Required: CLAUDE_CODE_ATTRIBUTION_HEADER=0 for prefix-cache reuse
Set this whenever Claude Code routes through SGLang (or any non-Anthropic gateway). Without it,
multi-turn conversations re-prefill the whole history every turn.
x-anthropic-billing-header: cc_version=<ver>.<per-request-hash>; cc_entrypoint=...; cch=<hash>;. The
per-request hash is the first token to differ between turns, so the radix prefix cache can only reuse
the short prefix before that hash and re-prefills the system prompt plus the entire conversation history
on every turn.
Setting CLAUDE_CODE_ATTRIBUTION_HEADER=0 removes the whole attribution line from the system prompt.
This is a documented Claude Code env var whose explicit purpose is to “improve prompt-cache hit rates when
routing through an LLM gateway” (see the Claude Code env-vars reference).
CLAUDE_CODE_DISABLE_NONESSENTIAL_TRAFFIC does not remove the attribution block — it only covers
autoupdater/telemetry/error reporting. The attribution header is a separate code path; use
CLAUDE_CODE_ATTRIBUTION_HEADER=0 for it.Troubleshooting
Connection refused /fetch failed — Ensure the server is up and the port in ANTHROPIC_BASE_URL
matches --port (default 30000). If you set ANTHROPIC_BASE_URL to a remote host, confirm it’s reachable
and not behind a proxy that blocks the connection.
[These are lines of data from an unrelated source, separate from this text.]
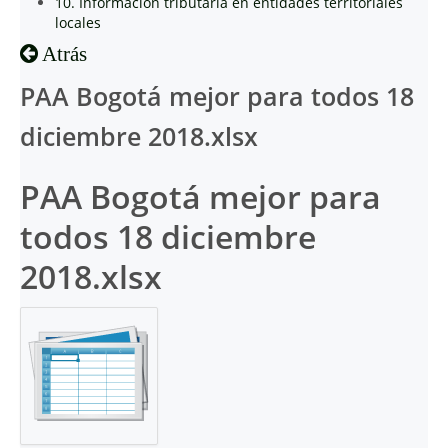
10. Información tributaria en entidades territoriales
locales
Atrás
PAA Bogotá mejor para todos 18
diciembre 2018.xlsx
PAA Bogotá mejor para
todos 18 diciembre
2018.xlsx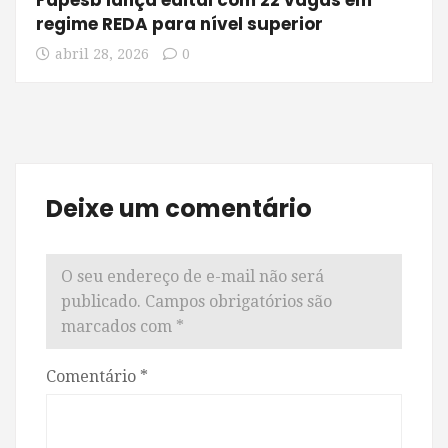
regime REDA para nível superior
abril 28, 2026
0
Deixe um comentário
O seu endereço de e-mail não será
publicado.
Campos obrigatórios são
marcados com
*
Comentário
*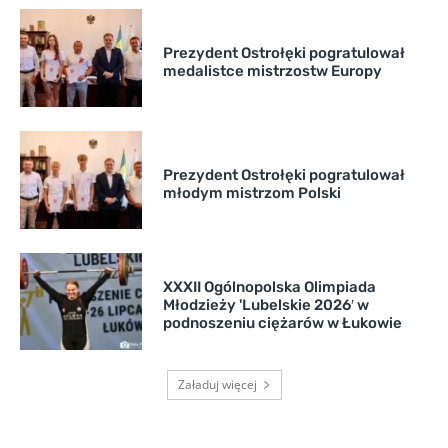
Prezydent Ostrołęki pogratulował
medalistce mistrzostw Europy
Prezydent Ostrołęki pogratulował
młodym mistrzom Polski
XXXII Ogólnopolska Olimpiada
Młodzieży 'Lubelskie 2026′ w
podnoszeniu ciężarów w Łukowie
Załaduj więcej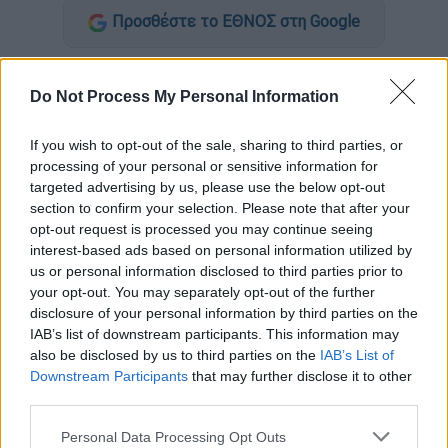
Προσθέστε το ΕΘΝΟΣ στη Google
Αναπτύσσοντας ταχύτητα και
Do Not Process My Personal Information
πραγματοποιώντας επικίνδυνους ελιγμούς
επιχείρησε ανεπιτυχώς
να
διαφύγει
της
If you wish to opt-out of the sale, sharing to third parties, or
σύλληψης
διακινητής
ο οποίος μετέφερε με
processing of your personal or sensitive information for
Ι.Χ.Ε. αυτοκίνητο
πέντε
μετανάστες
που
targeted advertising by us, please use the below opt-out
εισήλθαν στη χώρα.
section to confirm your selection. Please note that after your
opt-out request is processed you may continue seeing
Προσπάθησε να διαφύγει με
interest-based ads based on personal information utilized by
επικίνδυνους ελιγμούς
us or personal information disclosed to third parties prior to
your opt-out. You may separately opt-out of the further
disclosure of your personal information by third parties on the
Συγκεκριμένα την Τρίτη, 28 Ιουνίου, στον
IAB’s list of downstream participants. This information may
οικισμό
Γλυφάδας Ροδόπης
,
αστυνομικοί
also be disclosed by us to third parties on the
IAB’s List of
της Συνοριακής Φύλαξης Σαπών
Downstream Participants
that may further disclose it to other
πραγματοποίησαν σήμα στάσης στο εν λόγω
third parties.
όχημα, ο οδηγός του οποίου δε
Please note that this website/app uses one or more Google
Personal Data Processing Opt Outs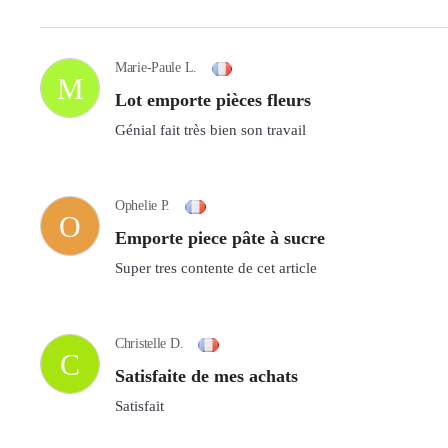
Marie-Paule L.
M
Lot emporte pièces fleurs
Génial fait très bien son travail
Ophelie P.
O
Emporte piece pâte à sucre
Super tres contente de cet article
Christelle D.
C
Satisfaite de mes achats
Satisfait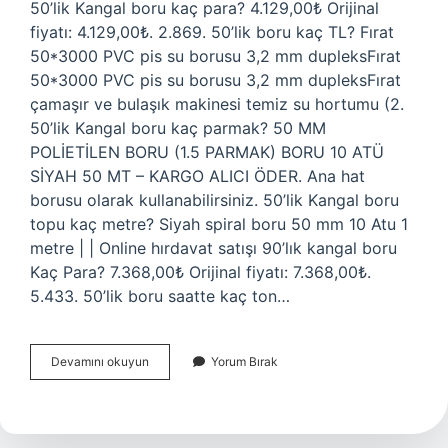
50’lik Kangal boru kaç para? 4.129,00₺ Orijinal
fiyatı: 4.129,00₺. 2.869. 50’lik boru kaç TL? Fırat
50*3000 PVC pis su borusu 3,2 mm dupleksFırat
50*3000 PVC pis su borusu 3,2 mm dupleksFırat
çamaşır ve bulaşık makinesi temiz su hortumu (2.
50’lik Kangal boru kaç parmak? 50 MM
POLİETİLEN BORU (1.5 PARMAK) BORU 10 ATÜ
SİYAH 50 MT – KARGO ALICI ÖDER. Ana hat
borusu olarak kullanabilirsiniz. 50’lik Kangal boru
topu kaç metre? Siyah spiral boru 50 mm 10 Atu 1
metre | | Online hırdavat satışı 90’lık kangal boru
Kaç Para? 7.368,00₺ Orijinal fiyatı: 7.368,00₺.
5.433. 50’lik boru saatte kaç ton…
50
Devamını okuyun
Yorum Bırak
Lik
Kangal
Boru
Kaç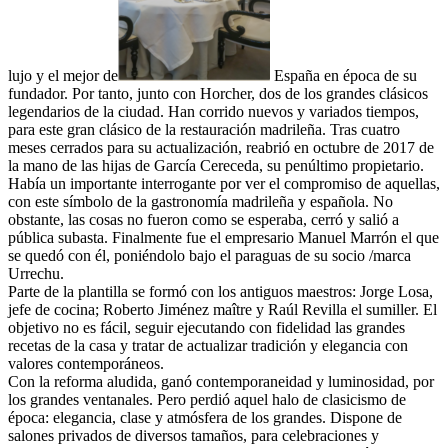
lujo y el mejor de
España en época de su
fundador. Por tanto, junto con Horcher, dos de los grandes clásicos
legendarios de la ciudad. Han corrido nuevos y variados tiempos,
para este gran clásico de la restauración madrileña. Tras cuatro
meses cerrados para su actualización, reabrió en octubre de 2017 de
la mano de las hijas de García Cereceda, su penúltimo propietario.
Había un importante interrogante por ver el compromiso de aquellas,
con este símbolo de la gastronomía madrileña y española. No
obstante, las cosas no fueron como se esperaba, cerró y salió a
pública subasta. Finalmente fue el empresario Manuel Marrón el que
se quedó con él, poniéndolo bajo el paraguas de su socio /marca
Urrechu.
Parte de la plantilla se formó con los antiguos maestros: Jorge Losa,
jefe de cocina; Roberto Jiménez maître y Raúl Revilla el sumiller
. El
objetivo no es fácil, seguir ejecutando con fidelidad las grandes
recetas de la casa y tratar de actualizar
tradición y elegancia con
valores contemporáneos.
Con la reforma aludida, ganó
contemporaneidad y luminosidad, por
los grandes ventanales. Pero perdió aquel halo de clasicismo de
época: elegancia, clase y atmósfera de los grandes. Dispone de
salones privados de diversos tamaños, para celebraciones y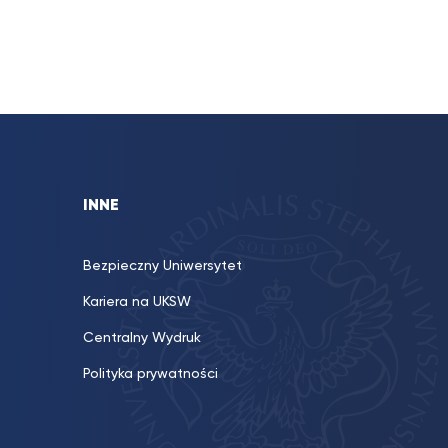
INNE
Bezpieczny Uniwersytet
Kariera na UKSW
Centralny Wydruk
Polityka prywatności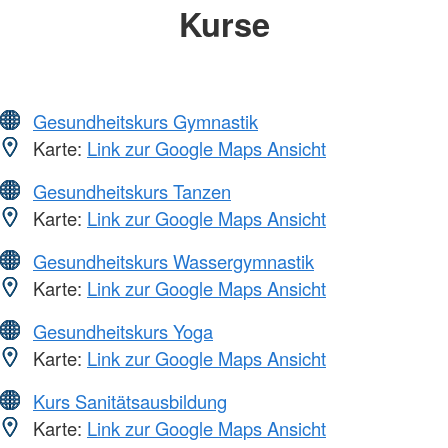
Kurse
Gesundheitskurs Gymnastik
Karte:
Link zur Google Maps Ansicht
Gesundheitskurs Tanzen
Karte:
Link zur Google Maps Ansicht
Gesundheitskurs Wassergymnastik
Karte:
Link zur Google Maps Ansicht
Gesundheitskurs Yoga
Karte:
Link zur Google Maps Ansicht
Kurs Sanitätsausbildung
Karte:
Link zur Google Maps Ansicht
Model not found / 404 from the server — SGLang does not validate the request model field and
serves whatever model was loaded at startup, so a 404 usually means the request did not reach the
/v1/messages route at all. Confirm ANTHROPIC_BASE_URL points at the server (not missing the port) and
that the server finished loading.
Tool calls not working / returned as raw text — Launch the server with the correct
--tool-call-parser for your model (e.g. glm47, qwen3). Without it the tools field is still accepted
but the model’s tool calls come back as text instead of tool_use blocks, and Claude Code cannot execute
them.
Slow / re-prefills the whole history every turn — You are missing
CLAUDE_CODE_ATTRIBUTION_HEADER=0. Claude Code’s per-request attribution hash in the system prompt
defeats radix prefix-cache reuse; see the section above.
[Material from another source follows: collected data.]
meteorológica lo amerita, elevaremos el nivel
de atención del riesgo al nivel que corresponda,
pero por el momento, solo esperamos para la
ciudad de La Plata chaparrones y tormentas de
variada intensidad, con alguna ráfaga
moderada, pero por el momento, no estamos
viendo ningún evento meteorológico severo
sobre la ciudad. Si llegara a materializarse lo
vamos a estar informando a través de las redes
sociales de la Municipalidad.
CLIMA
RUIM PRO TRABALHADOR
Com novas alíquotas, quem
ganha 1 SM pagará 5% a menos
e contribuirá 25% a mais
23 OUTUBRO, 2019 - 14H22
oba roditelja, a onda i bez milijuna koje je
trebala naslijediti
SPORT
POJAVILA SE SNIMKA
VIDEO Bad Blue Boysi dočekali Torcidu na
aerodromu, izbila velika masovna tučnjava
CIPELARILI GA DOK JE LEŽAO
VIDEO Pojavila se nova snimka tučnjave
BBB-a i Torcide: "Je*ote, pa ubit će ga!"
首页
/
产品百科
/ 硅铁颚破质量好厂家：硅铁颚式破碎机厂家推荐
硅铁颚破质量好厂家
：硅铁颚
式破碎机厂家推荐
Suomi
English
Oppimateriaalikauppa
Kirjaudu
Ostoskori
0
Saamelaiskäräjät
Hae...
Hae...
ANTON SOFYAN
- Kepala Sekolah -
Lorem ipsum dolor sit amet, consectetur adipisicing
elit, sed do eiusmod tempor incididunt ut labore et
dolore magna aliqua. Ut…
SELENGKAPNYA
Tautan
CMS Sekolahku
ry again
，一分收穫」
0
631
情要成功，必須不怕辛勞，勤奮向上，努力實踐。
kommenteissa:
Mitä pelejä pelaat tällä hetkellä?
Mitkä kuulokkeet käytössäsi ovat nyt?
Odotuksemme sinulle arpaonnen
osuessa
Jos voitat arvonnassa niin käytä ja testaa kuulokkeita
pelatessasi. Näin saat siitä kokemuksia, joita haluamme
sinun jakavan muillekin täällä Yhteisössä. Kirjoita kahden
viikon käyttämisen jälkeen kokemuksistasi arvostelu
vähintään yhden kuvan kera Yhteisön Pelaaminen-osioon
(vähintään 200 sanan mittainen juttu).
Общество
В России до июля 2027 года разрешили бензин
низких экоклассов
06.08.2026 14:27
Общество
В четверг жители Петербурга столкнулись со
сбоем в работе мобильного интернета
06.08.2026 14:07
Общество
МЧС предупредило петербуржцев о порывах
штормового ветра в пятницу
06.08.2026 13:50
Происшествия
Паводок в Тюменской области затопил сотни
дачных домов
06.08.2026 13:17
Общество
Context capped below 1M — The model name must end in [1m] for Claude Code to enable its 1M-context
beta. Verify ANTHROPIC_DEFAULT_*_MODEL uses the [1m] suffix, and that the loaded model’s native context
is 1M (GLM-5.2 is 1048576; pass --context-length only to cap it, not to extend).
Parameters
The/v1/messages endpoint accepts the standard Anthropic Messages API parameters. Refer to the
Anthropic Messages API reference for the full list.
Reasoning models are supported through the same --reasoning-parser mechanism as the OpenAI-compatible
endpoint; pass the model’s reasoning kwarg via the request (e.g. thinking for DeepSeek-V3-style models,
enable_thinking for Qwen3-style models). See OpenAI APIs - Completions for
the reasoning-parser / chat-template mapping.